Hmm; seems like the connection of a particular biomarker with a particular assessed entity is lost here (other than the notion that a biomarker (different state) was observed in a biospecimen for some unspecified entity and some condition? Does the reasoning work?

Darren:

I'm not sure what you mean here. We have a definite direct connection between biomarker and assessed entity. Do you mean that the connection between assessed entity and biospecimen is lost? In the modeling I have at the moment (subject to change as more examples are added), there is a connection between biomarker and assessed entity, between biomarker and biospecimen, and between biomarker and condition. The biomarker+entity connection is a matter of definition. In some cases, the definition might need to include the biospecimen (so, biomarker+entity+biospecimen). Under no circumstance would it be correct to make a connection between assessed entity+biospecimen outside the context of biomarker. That is to say, we can't say glucose sampled_from blood, because that would be asserting that glucose is found only in blood, which isn't true.
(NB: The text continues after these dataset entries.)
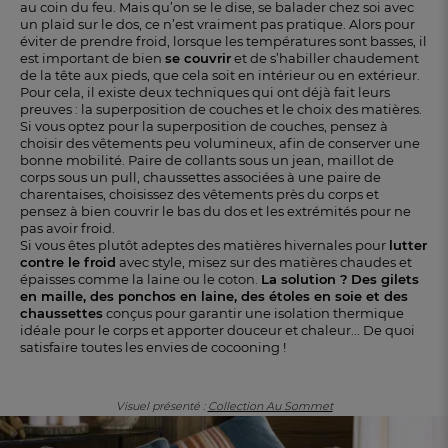
au coin du feu. Mais qu’on se le dise, se balader chez soi avec
un plaid sur le dos, ce n’est vraiment pas pratique. Alors pour
éviter de prendre froid, lorsque les températures sont basses, il
est important de bien
se couvrir
et de s’habiller chaudement
de la tête aux pieds, que cela soit en intérieur ou en extérieur.
Pour cela, il existe deux techniques qui ont déjà fait leurs
preuves : la superposition de couches et le choix des matières.
Si vous optez pour la superposition de couches, pensez à
choisir des vêtements peu volumineux, afin de conserver une
bonne mobilité. Paire de collants sous un jean, maillot de
corps sous un pull, chaussettes associées à une paire de
charentaises, choisissez des vêtements près du corps et
pensez à bien couvrir le bas du dos et les extrémités pour ne
pas avoir froid.
Si vous êtes plutôt adeptes des matières hivernales pour
lutter
contre le froid
avec style, misez sur des matières chaudes et
épaisses comme la laine ou le coton.
La solution ?
Des gilets
en maille, des ponchos en laine, des étoles en soie et des
chaussettes
conçus pour garantir une isolation thermique
idéale pour le corps et apporter douceur et chaleur... De quoi
satisfaire toutes les envies de cocooning !
Visuel présenté :
Collection Au Sommet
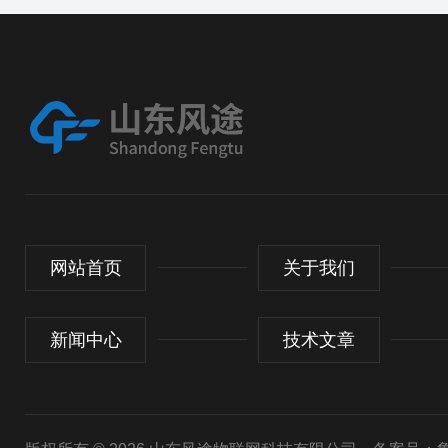
网站首页
关于我们
新闻中心
技术文章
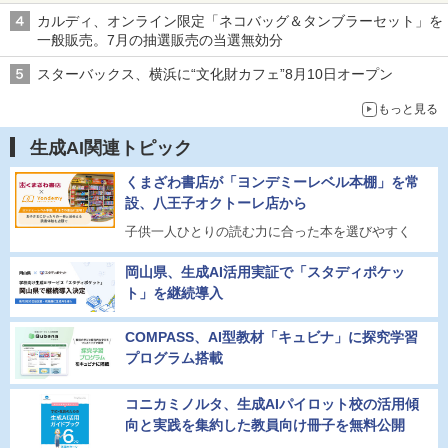
カルディ、オンライン限定「ネコバッグ＆タンブラーセット」を
一般販売。7月の抽選販売の当選無効分
スターバックス、横浜に“文化財カフェ”8月10日オープン
もっと見る
生成AI関連トピック
くまざわ書店が「ヨンデミーレベル本棚」を常
設、八王子オクトーレ店から
子供一人ひとりの読む力に合った本を選びやすく
岡山県、生成AI活用実証で「スタディポケッ
ト」を継続導入
COMPASS、AI型教材「キュビナ」に探究学習
プログラム搭載
コニカミノルタ、生成AIパイロット校の活用傾
向と実践を集約した教員向け冊子を無料公開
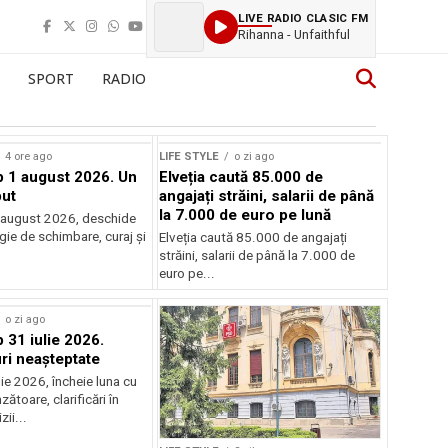
LIVE RADIO CLASIC FM
Rihanna - Unfaithful
SPORT
RADIO
4 ore ago
LIFE STYLE
o zi ago
 1 august 2026. Un
Elveția caută 85.000 de
ut
angajați străini, salarii de până
la 7.000 de euro pe lună
 august 2026, deschide
gie de schimbare, curaj și
Elveția caută 85.000 de angajați
.
străini, salarii de până la 7.000 de
euro pe...
o zi ago
31 iulie 2026.
i neașteptate
ulie 2026, încheie luna cu
zătoare, clarificări în
zii...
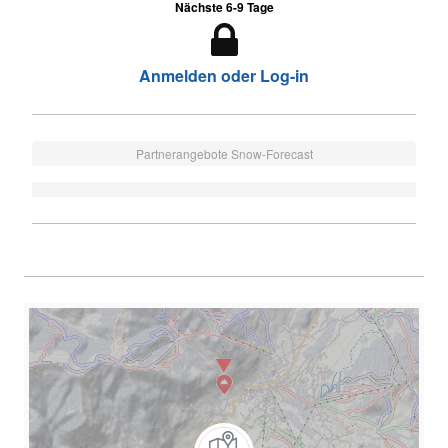
Nächste 6-9 Tage
Anmelden oder Log-in
Partnerangebote Snow-Forecast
We can, however, say 'blood glucose' sampled_from 'blood', and we can say 'blood glucose' is_a 'glucose', and 'glucose' is_a 'chemical entity'. I'll have to ruminate on the gains, losses, and potential complications of incorporating the sample into the biomarker definition.

[Reeya123]

Feb 24, 2023

Dan:

Raja,
I've revised the biomarker ER diagram and legend based on recent discussions. The attached file has two versions of the diagram; with entity examples and without. I'll send it to Darren today for comments/edits. Do you want to have a look before I send?

Raja:

Why is specimen type green? I am sure that OpenTarget and GWAS and ClinVar do not have specimens.

Dan:

I believe Darren argued that in some (not all) circumstances specimen type is 'core' in distinguishing biomarkers.
I think his example was WBC in urine vs. blood.
I colored specimen type green to avoid complicating the figure with nuance.
Would you prefer some type of distinction for specimen type?